I am fairly new to processing RNAseq data, my current pipeline feeds counts per million (CPM) into edgeR and perform voom transformation (limma package).
My question is whether this same pipeline can be applied to TPM rnaseq counts?
Apologies, I feed counts into edgeR and then do Voom to get logCPM (limma-trend for differential).
I am wondering if the last steps of this pipleine (limma-trend) can be used for logTPM?
No, neither TPM nor CPM should be fed into edgeR or voom, both expects raw counts, as library sizes are used in the normalization process.

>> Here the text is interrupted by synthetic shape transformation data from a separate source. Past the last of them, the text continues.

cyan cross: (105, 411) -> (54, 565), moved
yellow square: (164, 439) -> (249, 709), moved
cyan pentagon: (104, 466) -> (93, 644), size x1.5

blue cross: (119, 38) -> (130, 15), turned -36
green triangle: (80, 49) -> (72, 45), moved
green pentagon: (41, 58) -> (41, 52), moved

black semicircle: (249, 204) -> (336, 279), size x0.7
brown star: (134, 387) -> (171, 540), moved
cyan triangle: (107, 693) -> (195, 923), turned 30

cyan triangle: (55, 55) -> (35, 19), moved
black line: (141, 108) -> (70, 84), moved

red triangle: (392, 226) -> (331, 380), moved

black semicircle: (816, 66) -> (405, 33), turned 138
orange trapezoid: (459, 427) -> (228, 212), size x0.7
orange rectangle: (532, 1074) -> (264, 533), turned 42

For example, the voom manual states:
Description:
Transform count data to log2-counts per million (logCPM), estimate
the mean-variance relationship and use this to compute appropriate
observation-level weights. The data are then ready for linear
modelling.
Usage:
voom(counts, design = NULL, lib.size = NULL, normalize.method = "none",
block = NULL, correlation = NULL, weights = NULL,
span = 0.5, plot = FALSE, save.plot = FALSE)
Arguments:
counts: a numeric ‘matrix’ containing raw counts, or an
‘ExpressionSet’ containing raw counts, or a ‘DGEList’ object.
Counts must be non-negative and NAs are not permitted.
I think I understand correctly now. I think I will need to log transform the TPM values.
Quick question: Can these logTPM be fed into Limma for differential analysis? This is what I currently do for logCPM (from voom).
Many thanks for your help
The answer is No. You can not use anything related to rpkm, fpkm or tpm for differential expression analysis. Even if they are in raw, normalized or log transformed.
You are giving something other than raw read counts to EdgeR?
Apologies, I feed counts into edgeR and then do Voom to get logCPM (limma-trend for differential). I am wondering if the last steps of this pipleine (limma-trend) can be used for logTPM?